2. The computer-implemented method of claim 1, wherein for each one of the plurality of client devices, Step a) is conducted by a local feature extractor on the client device.
3. The computer-implemented method of claim 2, wherein the local feature extractor is a Deep Neural Network (DNN), a Convolutional Neural Networks (CNN), a Long Short-Term Memory networks (LSTM), or a Gated Recurrent Units (GRU).
4. The computer-implemented method of claim 2, wherein in Step a) the local feature extractor is assisted by a discriminator on the server in identifying domain-invariant features.
5. The computer-implemented method of claim 1, wherein the latent features are domain-invariant features.
6. The computer-implemented method of claim 1, wherein the model parameters are generated on each said client device by a local probabilistic estimator of the client device.
7. The computer-implemented method of claim 1, wherein the server comprises a global feature extractor, a global probabilistic estimator, and a discriminator.

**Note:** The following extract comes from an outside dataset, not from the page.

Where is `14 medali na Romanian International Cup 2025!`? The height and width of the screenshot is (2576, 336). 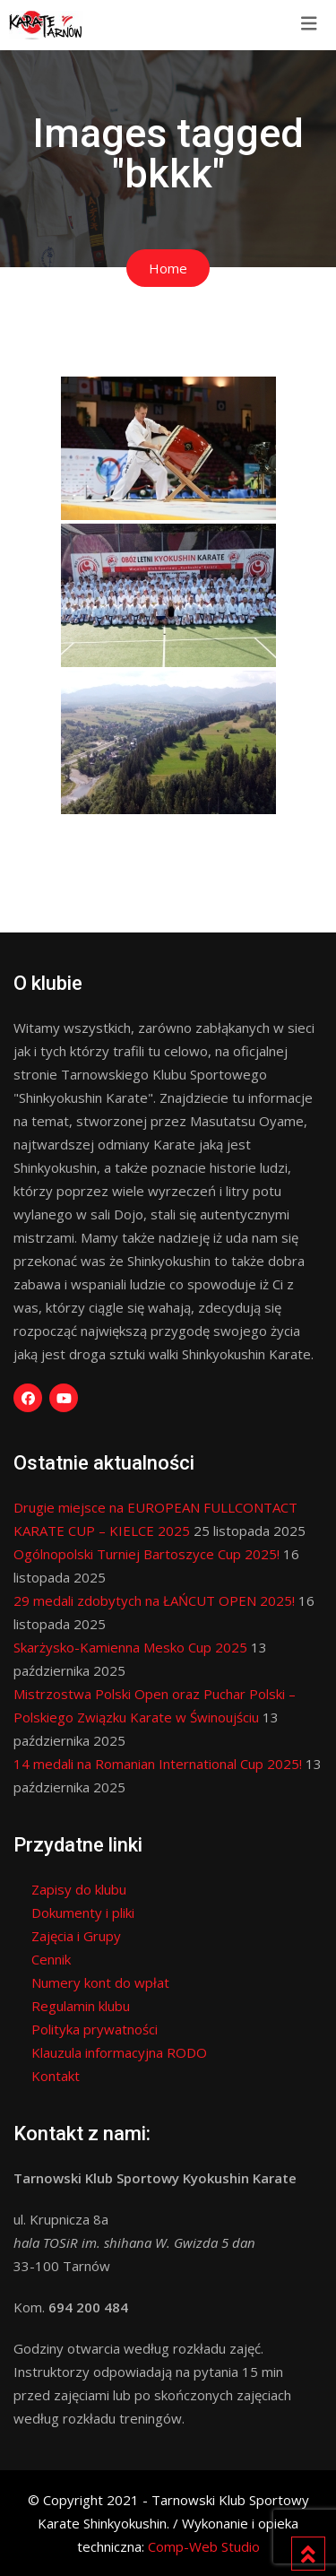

8. The computer-implemented method of claim 7, wherein the global feature extractor is adapted to aggregate all said latent features from the plurality of client devices; the global probabilistic estimator adapted to aggregate all said model parameters from the plurality of client devices.
9. The computer-implemented method of claim 7, wherein the aggregated models comprise aggregated latent features and aggregated model parameters, which are used to update a local feature extractor and a local probabilistic estimator on each of the plurality of client devices.
10. The computer-implemented method of claim 7, wherein the discriminator is adapted to classify domain label of the latent features.
11. The computer-implemented method of claim 1, wherein Steps a)-e) are repeatedly performed in a plurality of iterations in order to train the locally hosted forecasting models.
12. The computer-implemented method of claim 6, further comprises a step of:
g) training, using a training dataset and a validation dataset, the local probabilistic estimator on at least one said client device to maximize a log likelihood of the probabilistic forecast of the local probabilistic estimator.
13. The computer-implemented method of claim 7, further comprises a step of:
h) training, using features generated by a plurality of local feature extractors respectively located on the plurality of client device from different domains, the discriminator to maximize a log likelihood that a forecast label equals a domain label.
14. The computer-implemented method of claim 2, further comprises a step of training the local feature extractor on at least one said client device using a combined loss of training a local probabilistic estimator on at least one said client device and training a discriminator on the server.
15. A system for probabilistic forecast of day-ahead power generation sequences of a plurality of renewable power plants, the system comprising:
a) one or more processors; and
b) memory storing one or more programs configured to be executed by the one or more processors, the one or more programs including instructions for executing a method according to claim 1.
16. A system for probabilistic forecast of day-ahead power generation sequences of a plurality of renewable power plants, the system comprising:
a) a server; and
b) a plurality of client devices connected to the server;
wherein the server is adapted to aggregate locally hosted forecasting models from the plurality of client devices, and to dispatch the aggregated models to the client devices; and
wherein the locally hosted forecasting models received by the server comprises latent features and model parameters of the locally hosted forecasting models.
17. A non-transitory computer-readable storage medium storing one or more programs configured to be executed by one or more processors, the one or more programs including instructions for executing a method according to claim 1.